Coleman was 42 years old.
It comes as no secret that Coleman was beloved as the diminutive smart-aleck younger adopted brother Arnold Drummond (nee Jackson) on NBC’s “Diff’rent Strokes” from 1978-1986. It is also no secret that he went through the same plight as many child stars during that era: handling the celebrity status and life after the lights and the audience goes away.
It’s a difficult road for child stars to navigate through because the ability to separate their acting life from their real life never had a road map created from them. What separates Dana Plato and Danny Bonaduce from Sara Gilbert and Jodie Foster is a “real-life” supporting cast around them and a plan for another chapter in their lives. Sadly, many child stars have to deal with parents who live and profit through the children, bad advice, and the struggle to “be themselves” when the director says “cut” one final time.

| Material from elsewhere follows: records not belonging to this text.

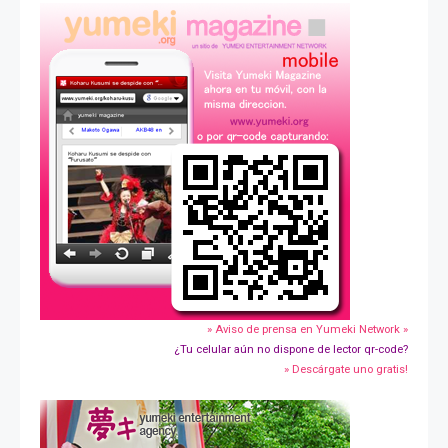
» Aviso de prensa en Yumeki Network »
¿Tu celular aún no dispone de lector qr-code?
» Descárgate uno gratis!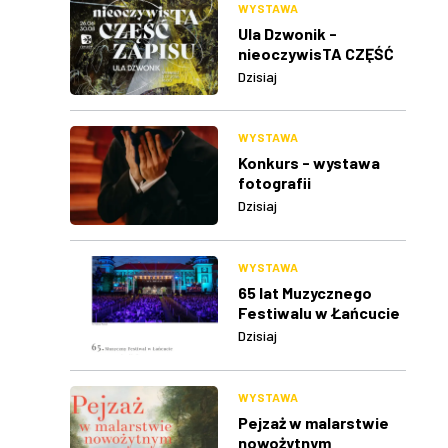
WYSTAWA
Ula Dzwonik -
nieoczywisTA CZĘŚĆ
ZAPISU
Dzisiaj
WYSTAWA
Konkurs - wystawa
fotografii
Dzisiaj
WYSTAWA
65 lat Muzycznego
Festiwalu w Łańcucie
Dzisiaj
WYSTAWA
Pejzaż w malarstwie
nowożytnym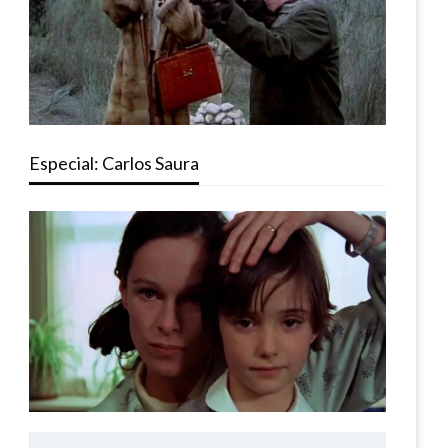
Especial: Carlos Saura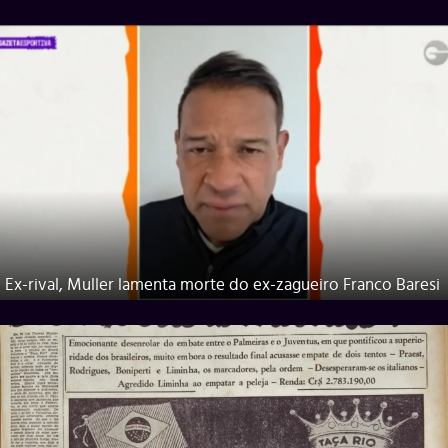
Ex-rival, Muller lamenta morte do ex-zagueiro Franco Baresi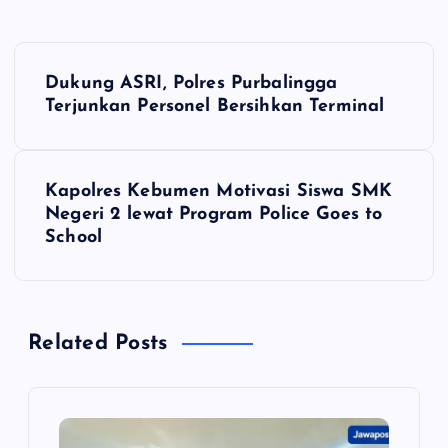
N
Dukung ASRI, Polres Purbalingga
a
Terjunkan Personel Bersihkan Terminal
v
Kapolres Kebumen Motivasi Siswa SMK
i
Negeri 2 lewat Program Police Goes to
School
g
a
Related Posts
s
i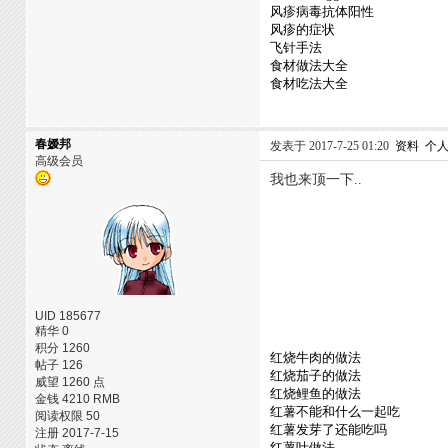
风疹病毒抗体阳性
风疹的症状
飞针手法
食材做法大全
食材吃法大全
春嫒邦
发表于 2017-7-25 01:20
资料
个
高级会员
我也来顶一下..
UID 185677
精华 0
积分 1260
红烧牛肉的做法
帖子 126
红烧茄子的做法
威望 1260 点
红烧鲤鱼的做法
金钱 4210 RMB
红薯不能和什么一起吃
阅读权限 50
红薯发芽了还能吃吗
注册 2017-7-15
红薯叶做法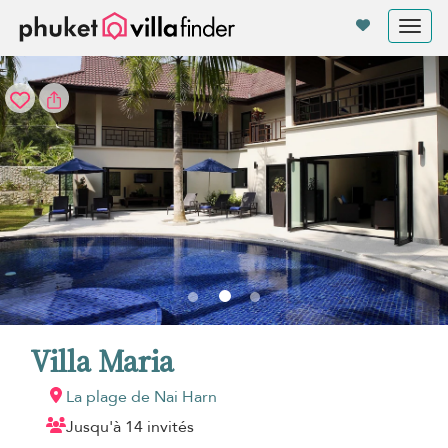
Vos paramètres de cookies
Tog
nav
Villa Maria
La plage de Nai Harn
Jusqu'à 14 invités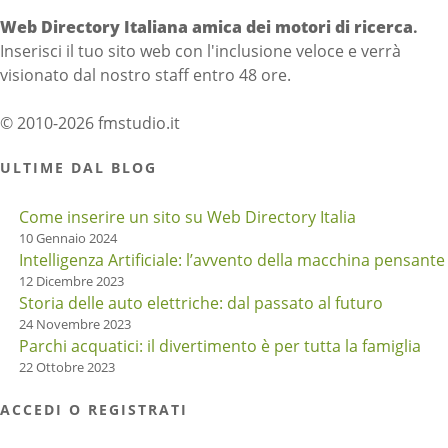
Web Directory Italiana
amica dei motori di ricerca
.
Inserisci il tuo sito web con l'inclusione veloce e verrà
visionato dal nostro staff entro 48 ore.
© 2010-2026 fmstudio.it
ULTIME DAL BLOG
Come inserire un sito su Web Directory Italia
10 Gennaio 2024
Intelligenza Artificiale: l’avvento della macchina pensante
12 Dicembre 2023
Storia delle auto elettriche: dal passato al futuro
24 Novembre 2023
Parchi acquatici: il divertimento è per tutta la famiglia
22 Ottobre 2023
ACCEDI O REGISTRATI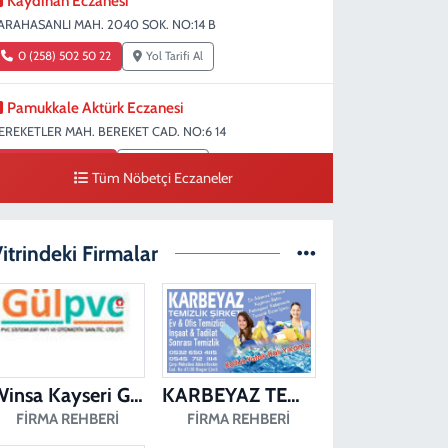
Kaydıhan Eczanesi
ARAHASANLI MAH. 2040 SOK. NO:14 B
0 (258) 502 50 22
Yol Tarifi Al
Pamukkale Aktürk Eczanesi
EREKETLER MAH. BEREKET CAD. NO:6 14
0 (258) 361 33 75
Yol Tarifi Al
Tüm Nöbetçi Eczaneler
Turunç Eczanesi
ERKEZEFENDİ MAH. 226 SOK. NO:158 D
itrindeki Firmalar
0 (258) 377 85 78
Yol Tarifi Al
Saglık Eczanesi
IRAKAPILAR MAH. ŞEHİT ALBAY KARAOĞLANOĞLU CAD.
O:10 A
Winsa Kayseri Gül Pvc Pencere Kayseri Winsa
KARBEYAZ TEMİZLİK
0 (258) 713 14 86
Yol Tarifi Al
FIRMA REHBERI
FIRMA REHBERI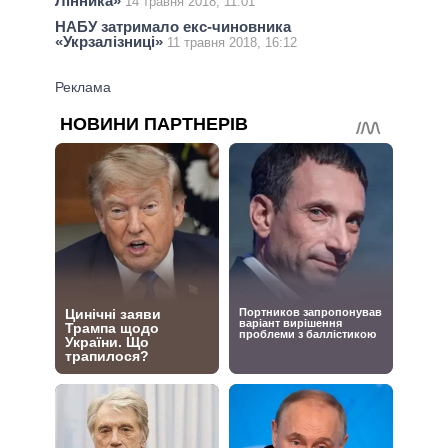
Лінника»
14 травня 2018, 11:01
НАБУ затримало екс-чиновника
«Укрзалізниці»
11 травня 2018, 16:12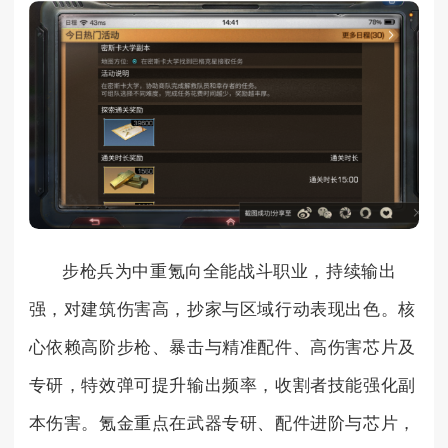
步枪兵为中重氪向全能战斗职业，持续输出
强，对建筑伤害高，抄家与区域行动表现出色。核
心依赖高阶步枪、暴击与精准配件、高伤害芯片及
专研，特效弹可提升输出频率，收割者技能强化副
本伤害。氪金重点在武器专研、配件进阶与芯片，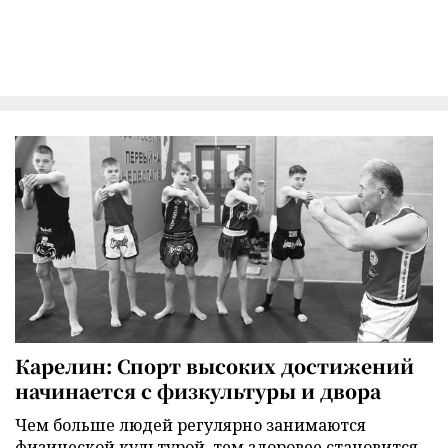
Карелин: Спорт высоких достижений
начинается с физкультуры и двора
Чем больше людей регулярно занимаются
физической культурой, тем здоровее становится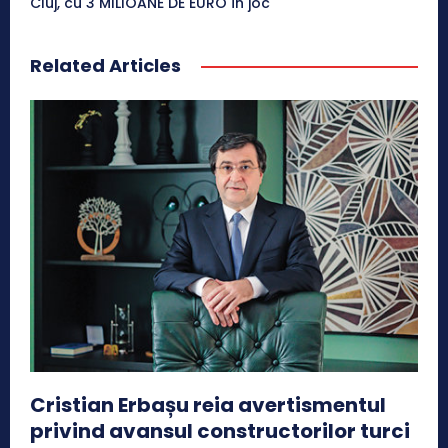
Cluj, cu 3 MILIOANE DE EURO în joc
Related Articles
Cristian Erbașu reia avertismentul
privind avansul constructorilor turci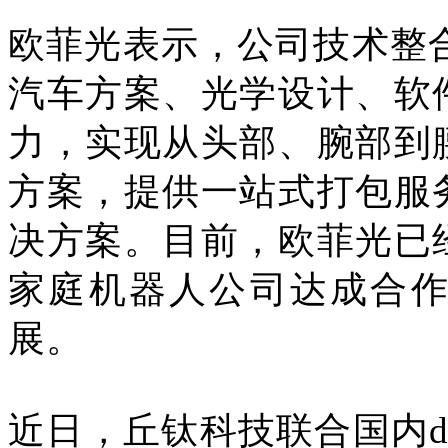
欧菲光表示，公司技术整
汽车方案、光学设计、软
力，实现从头部、腕部到
方案，提供一站式打包服
决方案。目前，欧菲光已
家庭机器人公司达成合
展。
近日，丘钛科技联合国内d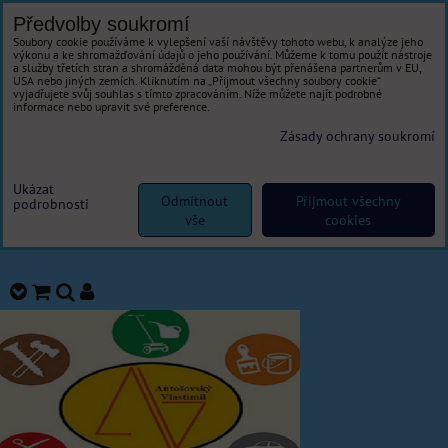
Předvolby soukromí
Soubory cookie používáme k vylepšení vaší návštěvy tohoto webu, k analýze jeho
výkonu a ke shromažďování údajů o jeho používání. Můžeme k tomu použít nástroje
a služby třetích stran a shromážděná data mohou být přenášena partnerům v EU,
USA nebo jiných zemích. Kliknutím na „Přijmout všechny soubory cookie“
vyjadřujete svůj souhlas s tímto zpracováním. Níže můžete najít podrobné
informace nebo upravit své preference.
Zásady ochrany soukromí
Ukázat
Odmítnout
Přijmout všechny
podrobnosti
vše
cookies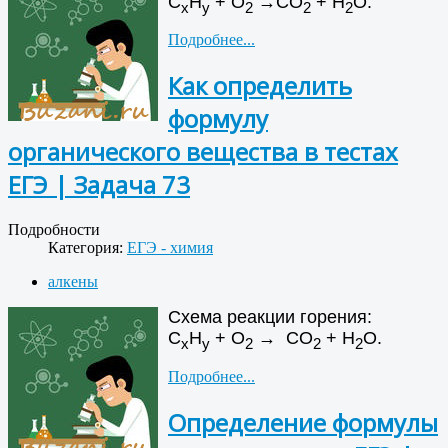
С
Н
+ О
→СО
+ Н
О.
х
у
2
2
2
Подробнее...
Как определить
формулу
органического вещества в тестах
ЕГЭ | Задача 73
Подробности
Категория:
ЕГЭ - химия
алкены
Схема реакции горения:
С
Н
+ О
→
СО
+ Н
О.
х
у
2
2
2
Подробнее...
Определение формулы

Not to be maudlin as I write this, Coleman’s life was difficult and the odds were against him since birth. He was physically stunted by his life-long battle with kidney disease, not his post-“Diff’rent Strokes” life. People will remember Gary Coleman today not for his role as Arnold Drummond, but as a complex, bitter, and lonely individual who could never find the path of happiness and peace that all of us are looking for.
Coleman lived the role of the clown that made everyone laugh, and behind the curtain, cries in sadness for himself.